Brief
Copy every line of the entries that includes the word "hiszünk".

Record set

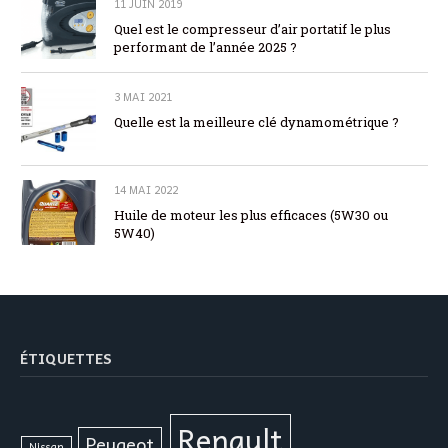
11 JUIN 2019
Quel est le compresseur d’air portatif le plus
performant de l’année 2025 ?
3 MAI 2021
Quelle est la meilleure clé dynamométrique ?
14 MAI 2022
Huile de moteur les plus efficaces (5W30 ou
5W40)
ÉTIQUETTES
Renault
Peugeot
Nissan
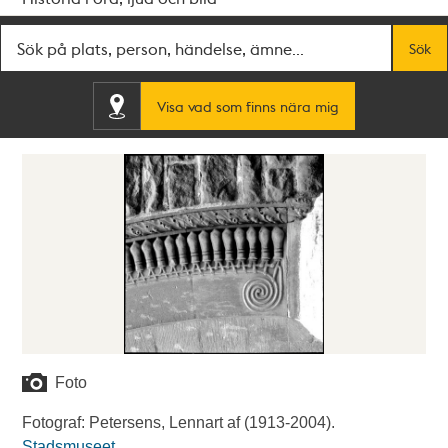
Fritextsök
Sök
Visa vad som finns nära mig
Foto
Fotograf: Petersens, Lennart af (1913-2004).
Stadsmuseet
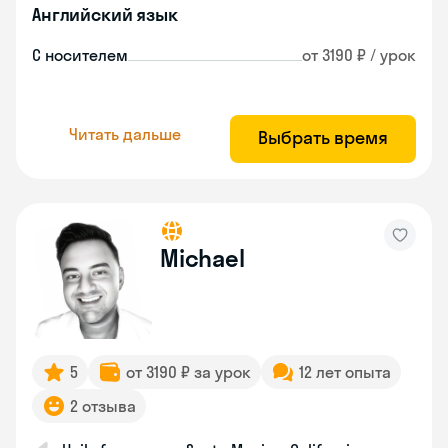
Английский язык
С носителем
от 3190 ₽ / урок
Читать дальше
Выбрать время
Michael
5
от 3190 ₽ за урок
12 лет опыта
2 отзыва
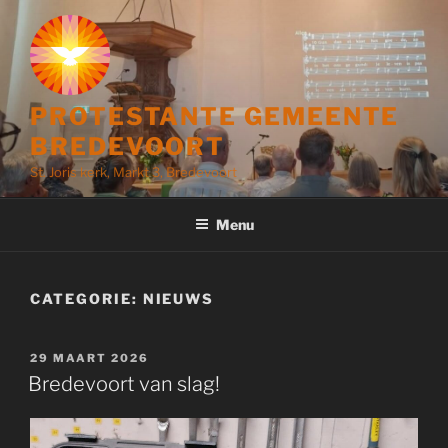
Ga
naar
de
inhoud
PROTESTANTE GEMEENTE
BREDEVOORT
St. Joris kerk, Markt 3, Bredevoort
Menu
CATEGORIE:
NIEUWS
GEPLAATST
29 MAART 2026
OP
Bredevoort van slag!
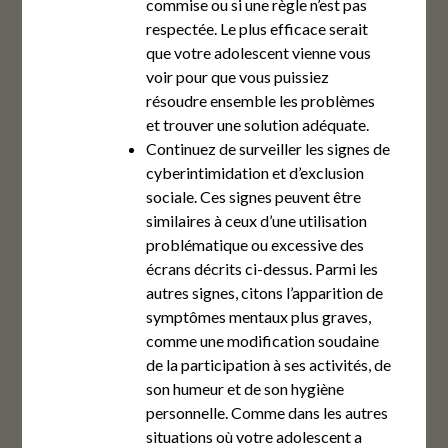
commise ou si une règle n’est pas
respectée. Le plus efficace serait
que votre adolescent vienne vous
voir pour que vous puissiez
résoudre ensemble les problèmes
et trouver une solution adéquate.
Continuez de surveiller les signes de
cyberintimidation et d’exclusion
sociale. Ces signes peuvent être
similaires à ceux d’une utilisation
problématique ou excessive des
écrans décrits ci-dessus. Parmi les
autres signes, citons l’apparition de
symptômes mentaux plus graves,
comme une modification soudaine
de la participation à ses activités, de
son humeur et de son hygiène
personnelle. Comme dans les autres
situations où votre adolescent a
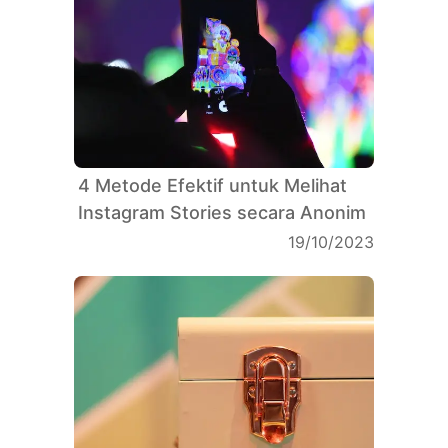
4 Metode Efektif untuk Melihat
Instagram Stories secara Anonim
19/10/2023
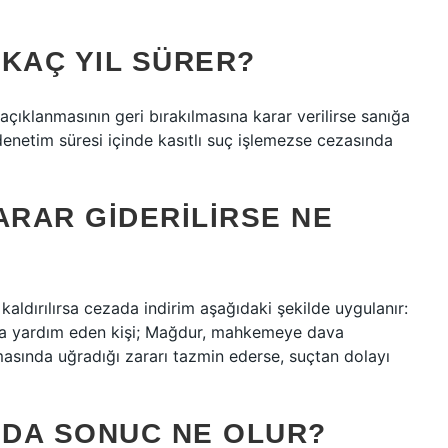
 KAÇ YIL SÜRER?
açıklanmasının geri bırakılmasına karar verilirse sanığa
k denetim süresi içinde kasıtlı suç işlemezse cezasında
ARAR GIDERILIRSE NE
aldırılırsa cezada indirim aşağıdaki şekilde uygulanır:
veya yardım eden kişi; Mağdur, mahkemeye dava
sında uğradığı zararı tazmin ederse, suçtan dolayı
 DA SONUC NE OLUR?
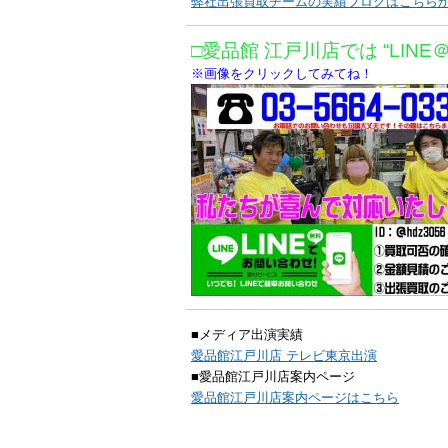
弊社出張買取チームの実績ブログはこちら
□愛品館 江戸川店では “LINE
※画像をクリックしてみてね！
■メディア出演実績
愛品館江戸川店 テレビ東京出演
■愛品館江戸川店案内ページ
愛品館江戸川店案内ページはこちら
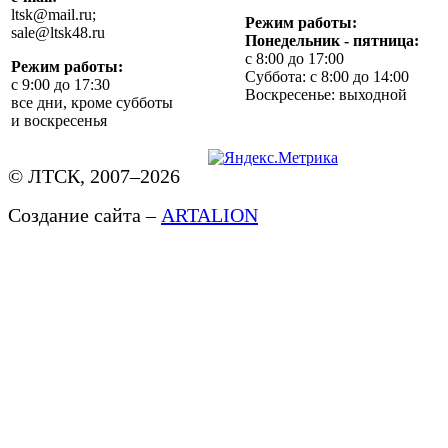
ltsk@mail.ru;
Режим работы:
sale@ltsk48.ru
Понедельник - пятница:
с 8:00 до 17:00
Режим работы:
Суббота: с 8:00 до 14:00
с 9:00 до 17:30
Воскресенье: выходной
все дни, кроме субботы
и воскресенья
© ЛТСК, 2007–2026
Создание сайта –
ARTALION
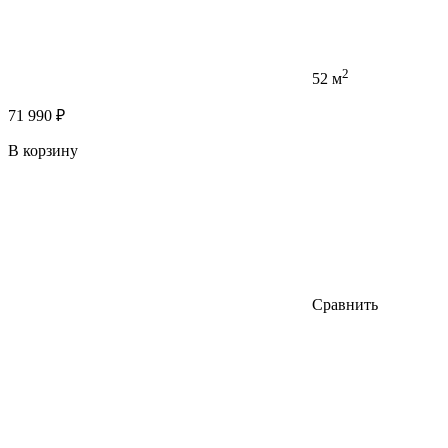
2
52 м
71 990 ₽
В корзину
Сравнить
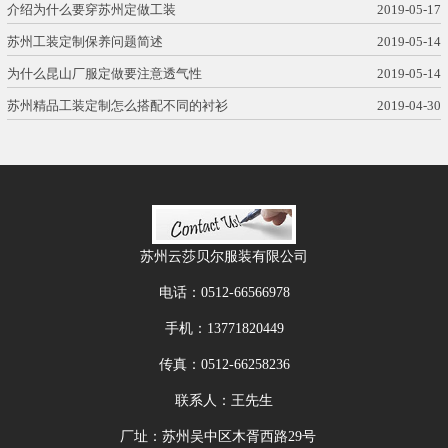
介绍为什么要穿苏州定做工装
2019-05-17
苏州工装定制保养问题简述
2019-05-14
为什么昆山厂服定做要注意透气性
2019-05-14
苏州精品工装定制怎么搭配不同的衬衫
2019-04-30
苏州云莎贝尔服装有限公司
电话：
0512-66566978
手机：
13771820449
传真：
0512-66258236
联系人：王先生
厂址：苏州吴中区木胥西路29号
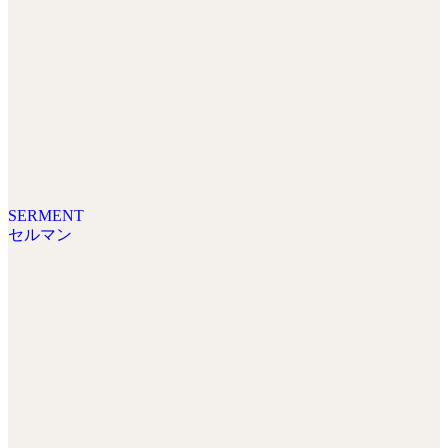
SERMENT
セルマン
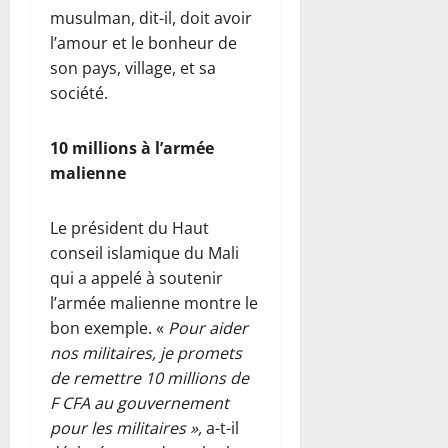
musulman, dit-il, doit avoir
l’amour et le bonheur de
son pays, village, et sa
société.
10 millions à l’armée
malienne
Le président du Haut
conseil islamique du Mali
qui a appelé à soutenir
l’armée malienne montre le
bon exemple. «
Pour aider
nos militaires, je promets
de remettre 10 millions de
F CFA au gouvernement
pour les militaires »,
a-t-il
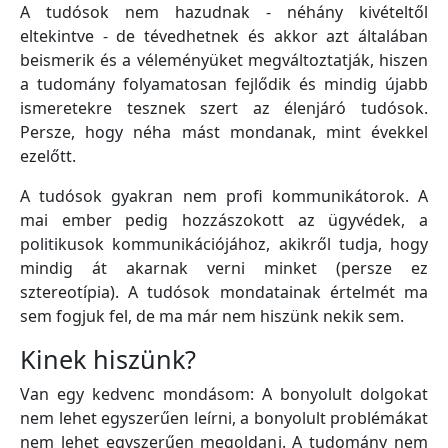
A tudósok nem hazudnak - néhány kivételtől
eltekintve - de tévedhetnek és akkor azt általában
beismerik és a véleményüket megváltoztatják, hiszen
a tudomány folyamatosan fejlődik és mindig újabb
ismeretekre tesznek szert az élenjáró tudósok.
Persze, hogy néha mást mondanak, mint évekkel
ezelőtt.
A tudósok gyakran nem profi kommunikátorok. A
mai ember pedig hozzászokott az ügyvédek, a
politikusok kommunikációjához, akikről tudja, hogy
mindig át akarnak verni minket (persze ez
sztereotípia). A tudósok mondatainak értelmét ma
sem fogjuk fel, de ma már nem hiszünk nekik sem.
Kinek hiszünk?
Van egy kedvenc mondásom: A bonyolult dolgokat
nem lehet egyszerűen leírni, a bonyolult problémákat
nem lehet egyszerűen megoldani. A tudomány nem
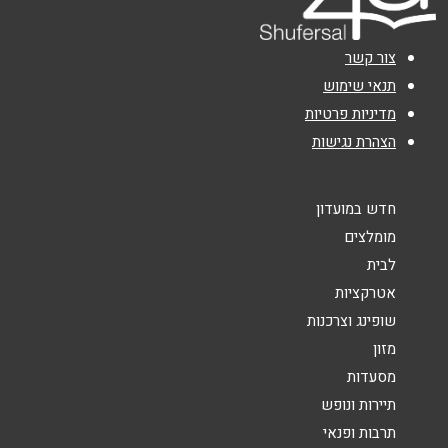
אימייל
*
צור קשר
נושא
*
תנאי שימוש
מדיניות פרטיות
אנא חזרו אלי בקשר ל...
הצהרת נגישות
הודעה
*
חדש במועדון
מומלצים
לבית
אטרקציות
שופינג וצרכנות
שליחה
מזון
מסעדות
תיירות ונופש
תרבות ופנאי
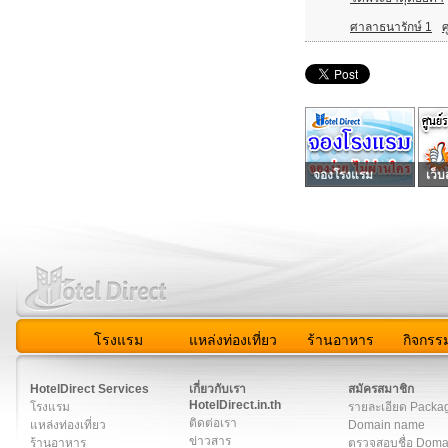
ศาลาธนารักษ์ 1
จองโรงแรม
เว็บ
โรงแรม
แหล่งท่องเที่ยว
ร้านอาหาร
กิจกรร
สมาชิก
|
เกี่ยวกับเรา
|
ติดต่อเรา
|
แผนผัง
|
ข่าวสาร
|
User A
HotelDirect Services
เกี่ยวกับเรา
สมัครสมาชิก
HotelDirect.in.th
โรงแรม
รายละเอียด Packa
ติดต่อเรา
แหล่งท่องเที่ยว
Domain name
ข่าวสาร
ร้านอาหาร
ตรวจสอบชื่อ Dom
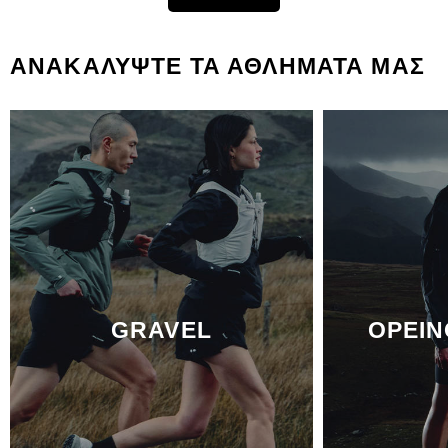
ΑΝΑΚΑΛΥΨΤΕ ΤΑ ΑΘΛΗΜΑΤΑ ΜΑΣ
GRAVEL
ΟΡΕΙΝ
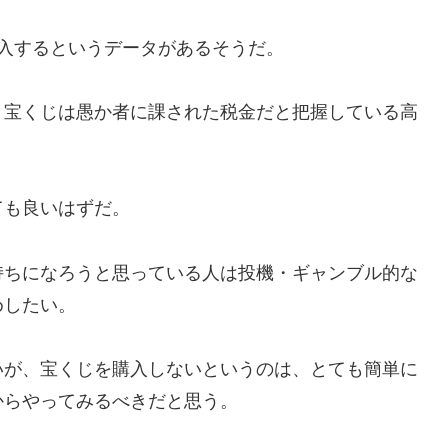
入するというデータがあるそうだ。
、宝くじは愚か者に課された税金だと把握している高
ても良いはずだ。
持ちになろうと思っている人は投機・ギャンブル的な
めしたい。
いが、宝くじを購入しないというのは、とても簡単に
からやってみるべきだと思う。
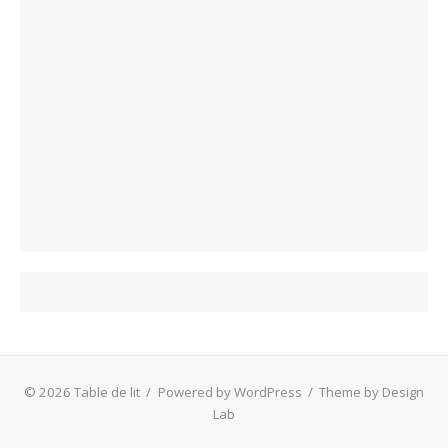
© 2026 Table de lit
/
Powered by WordPress
/
Theme by Design
Lab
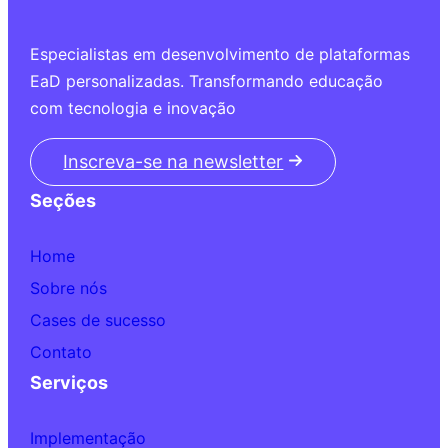
Especialistas em desenvolvimento de plataformas
EaD personalizadas. Transformando educação
com tecnologia e inovação
Inscreva-se na newsletter
Seções
Home
Sobre nós
Cases de sucesso
Contato
Serviços
Implementação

Exercise response
sem fogjuk fel, de ma már nem hiszünk nekik sem.
Kinek hiszünk?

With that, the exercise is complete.